ドクターイエロー

こんにちは。

名古屋市中区の福澤内科・皮フ科クリニックの皮膚科医 福澤加奈子です。

 

今回は週末、院長の学会に同行した帰りの新幹線の中で起きた事について書きます。

 

東京を出て1時間ほど、私はいつものように寝ていましたが、聞き慣れないアナウンスで目が覚めました。

乗客の中に体調が悪化した方がいるので、医師か看護師の方はいませんか、11号車と12号車の間に来てください、というものでした。

 

隣を見ると院長は新聞を読んでいて、すっと立ち上がって行ってしまいました。

その後に続いて若い夫婦が通路を通り過ぎました。

その後に車椅子に乗ったぐったりした人と付添人が通り過ぎました。

大きい袋を持った乗務員さんも後に続きます。

 

病気の方は11号車と12号車の間で倒れていると思っていた私は不思議に思いながらも、ずっと待っていましたが院長は帰ってきません。

しばらくして医師の夫婦らしき方が戻ってみえましたが、やはり院長は帰ってきません。

もしも名古屋で病気の方を搬送することになったら、荷物を1人で運ばなければと思い始めた頃に、ようやく院長が戻ってきました。

その後、女性が軽く会釈しながら通り過ぎ、ご気分が悪くなったお客様は快方に向かわれています、というアナウンスが入り、一安心。

 

自宅で事の顛末を聞いたところ、まずアナウンスで11号車と12号車の間に医療関係者が集められたのは、そこに普段は使われていないベッドがあるためだそうです。

院長が行った時には若い男性医師が1人いて、その後に夫婦の医師と患者さんが到着して、合計4名の医師の誰が率先して診察をするか、となったのですが、まず一番年長者の院長が診察を始めました。

体調が悪くなったのは旅行中の高校生で、後ろの方に乗車しており、学校関係者と到着した際にはほとんど話すことができませんでした。

血圧計とかありませんか、と聞くと新幹線内には聴診器などが準備されていて、血圧を測ろうとした途端、パッと若い女性が補助をしてくれたそうです。

えっ?と思ったら看護師さんで、彼女が優秀なためバイタルチェックはお願いして診察に専念できたそうです。

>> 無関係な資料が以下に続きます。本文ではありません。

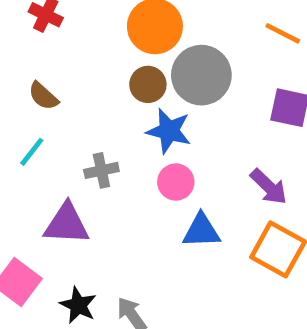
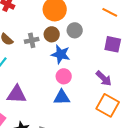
gray circle: (201, 75) -> (75, 30), size x0.6
gray cross: (101, 170) -> (32, 40), moved
blue triangle: (201, 231) -> (62, 97), moved

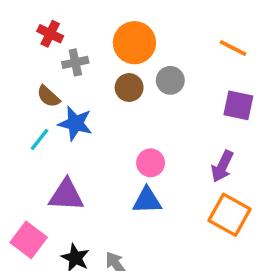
gray cross: (32, 40) -> (75, 62), moved
blue star: (61, 54) -> (75, 123), moved
purple arrow: (104, 78) -> (222, 166), turned 72

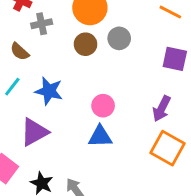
blue star: (75, 123) -> (49, 91), moved
purple triangle: (66, 195) -> (34, 132), turned -32

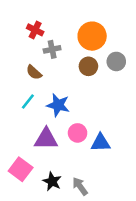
pink circle: (103, 106) -> (78, 133), moved
purple triangle: (34, 132) -> (46, 139), turned 30

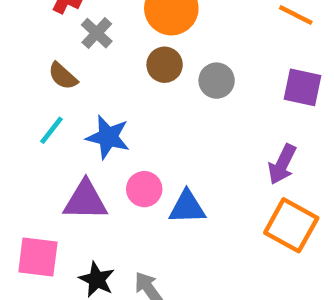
gray cross: (52, 49) -> (97, 33), turned -35
gray circle: (116, 61) -> (217, 81), moved
pink square: (21, 169) -> (38, 257), turned -30

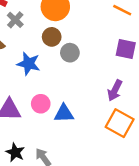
gray circle: (217, 81) -> (70, 53), moved
blue star: (108, 137) -> (29, 64), moved

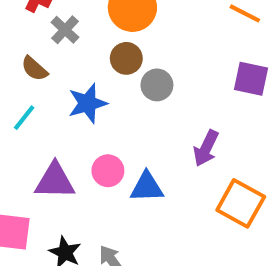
blue star: (29, 64) -> (87, 103), turned -30
purple arrow: (115, 90) -> (206, 148), moved

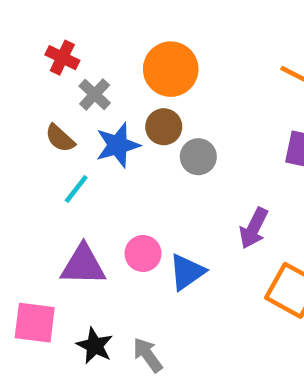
blue star: (87, 103) -> (118, 145), moved
cyan line: (24, 118) -> (76, 189), moved
blue triangle: (147, 187) -> (187, 272), turned -33

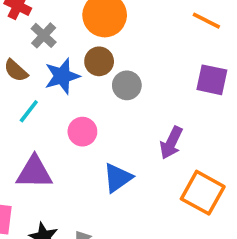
pink circle: (143, 253) -> (82, 132), moved

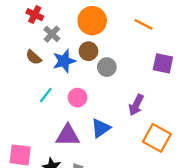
orange line: (206, 21) -> (143, 24), moved
cyan line: (29, 111) -> (46, 95), moved
purple triangle: (34, 172) -> (68, 135), moved

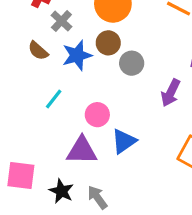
pink circle: (78, 98) -> (97, 115), moved
purple arrow: (136, 105) -> (171, 93), moved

診断をつけて、後は新大阪まで乗車される医師の夫婦に申し送りをして名古屋で下車しました。

 

診察を始めてすぐに過呼吸ではないことは判明したそうです。
ただ、緊急搬送が必要かどうかを即断しなければならず、ダイヤが乱れると沢山の乗客に影響が出ること、万が一にも診断ミスがあってはならないこと、治療薬がないことなど、少しプレッシャーのかかる仕事だったと後から院長は言っていました。

集まったドクターが若かったので、搬送になった時の責任を若い医師に背負わせるより自分が引き受けた方が良いだろうと判断したそうです。

 

今の若者は…と言われることもありますが、今回集まった若い医療関係者に私は感心しています。

救急医療に自信のある方しか集まらないので、新幹線内にはその倍の人数の医療関係者がいたと思われるのですが、どんな時でも面倒くさがらず即座に駆けつける、という姿勢が立派です。

JR東海の乗務員の方も集まった医療関係者が多くて、とても感謝されていたそうです。

 

後にJR東海様からは代表して御丁寧なお手紙とドクターイエローのペンをいただきました。

ありがとうございました。

 

今から10年以上前のことになりますが、休みの日にクリニックにいたら、バーンと音がして、西角の交差点でバイクの女性の交通事故が起きました。

院長は慌てて走っていき、心臓マッサージをしていたら、横でじっと見つめている歳上の男性がいました。
一緒に救急車に乗り込むので不思議に思っていたら、実は小牧市民病院の救命救急の部長先生だったそうです。

多分内臓破裂だね、と言われお名刺をいただいたのですが、休みの日の事故現場に偶然救急の部長先生が居合わせて病院まで付き添って下さるとは、と驚いたことを思い出します。

 

すぐに医師が駆けつけられたとしても病気の重さによっては助けられる命と助けられない命があります。

これからGWが明けて通常活動が戻るにつれて、また予測もしない事が起きてくるかもしれません。

私は緊急時あまり役に立たないのですが。
サポートに回れるように気を引き締めていこうと思います。